A. LE PROJET DE LOI DE FINANCEMENT FRAPPÉ PARTICULIÈREMENT LES FAMILLES

On ne peut que déplorer le très lourd tribut imposé aux familles par ce projet de loi de financement à travers les diverses mesures qu'il comporte. Le Gouvernement a manifestement souhaité transformer la politique familiale en variable d'ajustement des comptes sociaux.
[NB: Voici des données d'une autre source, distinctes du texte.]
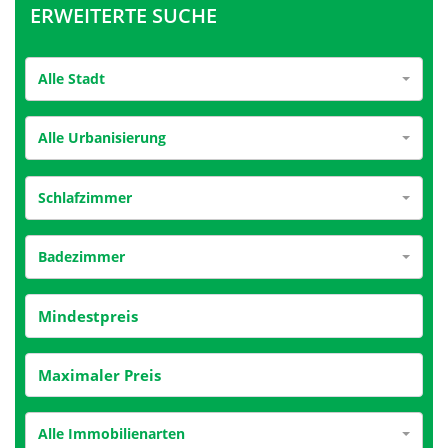
ERWEITERTE SUCHE
Alle Stadt
Alle Urbanisierung
Schlafzimmer
Badezimmer
Alle Immobilienarten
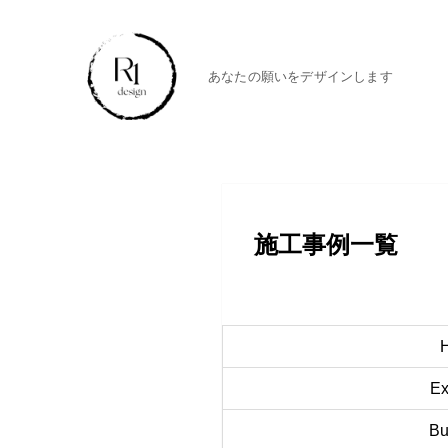
あなたの願いをデザインします
施工事例一覧
Ex
Bu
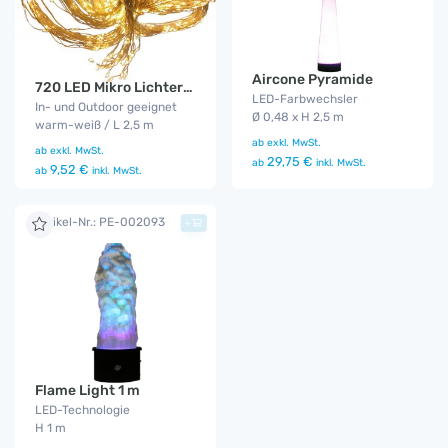
Aircone Pyramide
720 LED Mikro Lichterbündel
LED-Farbwechsler
In- und Outdoor geeignet
Ø 0,48 x H 2,5 m
warm-weiß / L 2,5 m
ab
exkl. MwSt.
ab
exkl. MwSt.
29,75 €
ab
inkl. MwSt.
9,52 €
ab
inkl. MwSt.
Artikel-Nr.: PE-002093
+
Flame Light 1 m
LED-Technologie
H 1 m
1. La branche famille supporte les seules économies réalisées dans le cadre du projet de loi de financement

Dans le projet du Gouvernement, la famille est la seule branche pour laquelle des " économies " sont décrétées. Cela se fait au prix d'une remise en cause des fondements de notre politique familiale. De fait, la branche famille, qui ne représente que moins d'un cinquième des dépenses du régime général, contribue pour près de la moitié à l'effort de réduction du déficit.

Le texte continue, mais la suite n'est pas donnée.